しかしまぁ、だからなんだ、という感じもします。
時代によってカルチャーの有り様が変わったからなんだと。
だって俺らがギターを弾いてたのって、
「音楽の素晴らしさをゴミ共に分からせてやるぜ!」
的なスタンスが少なからずあって、そういったムーブメントがなんつーか実を結んで、今在るお父さんの「やぁ! ギターやるのかい素晴らしいな!」みたいな態度に結びついてるんですから。
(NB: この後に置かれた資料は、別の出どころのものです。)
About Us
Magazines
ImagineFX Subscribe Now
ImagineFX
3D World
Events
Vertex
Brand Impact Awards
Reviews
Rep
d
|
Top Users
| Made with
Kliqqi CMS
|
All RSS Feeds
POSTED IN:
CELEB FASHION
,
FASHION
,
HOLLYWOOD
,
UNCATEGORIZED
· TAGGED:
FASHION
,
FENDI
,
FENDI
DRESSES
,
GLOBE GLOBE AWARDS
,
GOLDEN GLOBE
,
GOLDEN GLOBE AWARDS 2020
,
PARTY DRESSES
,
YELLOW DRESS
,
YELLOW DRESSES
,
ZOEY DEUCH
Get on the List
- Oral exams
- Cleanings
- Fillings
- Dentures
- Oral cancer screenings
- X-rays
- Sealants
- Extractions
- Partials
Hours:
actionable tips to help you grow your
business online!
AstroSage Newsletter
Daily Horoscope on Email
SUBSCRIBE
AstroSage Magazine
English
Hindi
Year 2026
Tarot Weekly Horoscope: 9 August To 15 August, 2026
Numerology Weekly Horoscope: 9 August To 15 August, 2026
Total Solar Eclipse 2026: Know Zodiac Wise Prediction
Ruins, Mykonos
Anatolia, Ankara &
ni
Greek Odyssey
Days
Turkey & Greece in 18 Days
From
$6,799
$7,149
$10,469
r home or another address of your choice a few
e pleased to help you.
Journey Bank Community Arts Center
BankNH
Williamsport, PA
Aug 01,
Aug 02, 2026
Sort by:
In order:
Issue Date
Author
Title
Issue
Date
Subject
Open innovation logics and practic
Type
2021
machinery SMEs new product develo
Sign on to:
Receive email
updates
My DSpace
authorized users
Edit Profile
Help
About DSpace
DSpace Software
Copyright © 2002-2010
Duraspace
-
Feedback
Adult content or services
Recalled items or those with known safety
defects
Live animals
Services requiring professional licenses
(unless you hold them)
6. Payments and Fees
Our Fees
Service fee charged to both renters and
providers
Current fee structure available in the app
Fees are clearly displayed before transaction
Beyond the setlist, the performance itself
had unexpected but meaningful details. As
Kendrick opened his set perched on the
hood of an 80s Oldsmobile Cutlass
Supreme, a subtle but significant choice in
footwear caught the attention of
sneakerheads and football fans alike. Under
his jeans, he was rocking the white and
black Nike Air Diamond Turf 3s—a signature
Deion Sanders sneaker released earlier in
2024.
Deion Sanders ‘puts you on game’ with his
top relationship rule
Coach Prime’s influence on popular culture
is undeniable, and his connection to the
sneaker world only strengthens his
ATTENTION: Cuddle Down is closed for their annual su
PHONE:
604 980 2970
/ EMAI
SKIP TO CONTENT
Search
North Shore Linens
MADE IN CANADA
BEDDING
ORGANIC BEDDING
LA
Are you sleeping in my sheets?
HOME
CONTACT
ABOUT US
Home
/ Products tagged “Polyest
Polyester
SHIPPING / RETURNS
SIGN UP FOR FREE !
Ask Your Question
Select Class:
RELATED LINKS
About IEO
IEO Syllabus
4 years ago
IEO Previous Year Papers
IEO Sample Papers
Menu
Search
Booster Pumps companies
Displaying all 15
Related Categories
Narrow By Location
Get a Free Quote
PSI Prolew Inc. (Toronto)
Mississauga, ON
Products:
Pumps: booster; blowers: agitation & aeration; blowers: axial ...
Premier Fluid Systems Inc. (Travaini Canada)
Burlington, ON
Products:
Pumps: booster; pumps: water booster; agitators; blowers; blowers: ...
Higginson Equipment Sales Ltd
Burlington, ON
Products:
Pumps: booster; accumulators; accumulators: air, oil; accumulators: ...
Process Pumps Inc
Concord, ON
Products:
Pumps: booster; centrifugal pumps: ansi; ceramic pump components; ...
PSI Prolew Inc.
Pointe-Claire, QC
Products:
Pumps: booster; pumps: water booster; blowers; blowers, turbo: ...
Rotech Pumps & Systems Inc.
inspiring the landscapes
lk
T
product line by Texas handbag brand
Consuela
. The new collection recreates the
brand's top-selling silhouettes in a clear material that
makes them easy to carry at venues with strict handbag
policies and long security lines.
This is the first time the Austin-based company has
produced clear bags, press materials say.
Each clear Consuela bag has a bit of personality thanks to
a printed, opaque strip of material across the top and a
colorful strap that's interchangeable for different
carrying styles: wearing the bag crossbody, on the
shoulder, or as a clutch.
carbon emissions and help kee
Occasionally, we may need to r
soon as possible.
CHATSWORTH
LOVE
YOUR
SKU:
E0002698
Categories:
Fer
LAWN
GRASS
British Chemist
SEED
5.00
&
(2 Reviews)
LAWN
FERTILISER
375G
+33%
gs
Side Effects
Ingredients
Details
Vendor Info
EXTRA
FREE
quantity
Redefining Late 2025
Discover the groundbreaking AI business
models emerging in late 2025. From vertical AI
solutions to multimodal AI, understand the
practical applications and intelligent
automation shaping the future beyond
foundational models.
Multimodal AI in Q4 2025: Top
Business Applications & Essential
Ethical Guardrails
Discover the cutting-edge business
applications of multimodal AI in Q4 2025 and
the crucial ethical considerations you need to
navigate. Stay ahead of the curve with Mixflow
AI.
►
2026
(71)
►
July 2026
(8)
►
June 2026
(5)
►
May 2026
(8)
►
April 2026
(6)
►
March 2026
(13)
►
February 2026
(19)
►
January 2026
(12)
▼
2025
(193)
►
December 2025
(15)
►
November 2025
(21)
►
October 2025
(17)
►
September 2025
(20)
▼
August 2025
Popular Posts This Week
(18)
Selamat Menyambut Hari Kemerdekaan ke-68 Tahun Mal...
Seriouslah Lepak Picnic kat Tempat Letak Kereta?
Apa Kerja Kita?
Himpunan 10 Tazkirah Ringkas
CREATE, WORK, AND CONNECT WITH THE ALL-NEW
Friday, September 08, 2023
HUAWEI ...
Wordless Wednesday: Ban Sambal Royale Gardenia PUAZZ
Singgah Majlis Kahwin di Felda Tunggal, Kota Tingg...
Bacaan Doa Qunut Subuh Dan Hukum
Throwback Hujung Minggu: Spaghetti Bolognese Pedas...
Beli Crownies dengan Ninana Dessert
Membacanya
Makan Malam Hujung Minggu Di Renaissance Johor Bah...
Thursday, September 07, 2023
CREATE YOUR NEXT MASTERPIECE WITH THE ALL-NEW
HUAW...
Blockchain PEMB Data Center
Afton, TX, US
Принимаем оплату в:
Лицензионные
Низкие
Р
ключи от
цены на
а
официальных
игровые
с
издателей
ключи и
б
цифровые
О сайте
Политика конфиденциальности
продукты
冷静に考えれば「あ、俺完全勝利したわ今」という感じにしかなり得ません。
しかしながらとにかく、ギターを弾いてもモテなくなったのは間違いないんですが。
今どき速弾きをしても、早食いとか、或いはちょっと器用にチャリンコを乗りこなせる兄ちゃんと同等程度にしかリスペクトされません。
「ほーん、すげぇじゃん」
って感じです。次の週には忘れられてます。そうなってくると、毎日10時間にも及ぶような地獄の特訓を乗り越えて1フレーズを弾きこなすといった行為は、最早めちゃくちゃコスパが悪くなったと言わざるを得ません。
だって誰も驚かねぇんだから。
寂しい限りです。
ほいでまぁ寂しさは置いておきつつ、このようにギターを弾かない理由について考えてみると、2つの疑問が浮かび上がっても来ます。
1.今モテはやされる音楽は何か
2.20年代のキッズは何をすればモテはやされるのか
以上のような点について考えてみたいのですが、今日はもう時間がないので次回にします。
次回がいつになるか、まぁ分かんないんですが。